(Saved data entries)
########

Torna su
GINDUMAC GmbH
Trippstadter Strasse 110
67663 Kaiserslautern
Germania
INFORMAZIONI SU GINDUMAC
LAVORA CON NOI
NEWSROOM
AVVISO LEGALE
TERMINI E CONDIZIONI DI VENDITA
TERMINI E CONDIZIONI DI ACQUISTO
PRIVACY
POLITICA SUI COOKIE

########

▸ **GOAL OF THE EXERCISE**: The entries above must each be repeated exactly.

▸ **RESULT**:
Torna su
GINDUMAC GmbH
Trippstadter Strasse 110
67663 Kaiserslautern
Germania
INFORMAZIONI SU GINDUMAC
LAVORA CON NOI
NEWSROOM
AVVISO LEGALE
TERMINI E CONDIZIONI DI VENDITA
TERMINI E CONDIZIONI DI ACQUISTO
PRIVACY
POLITICA SUI COOKIE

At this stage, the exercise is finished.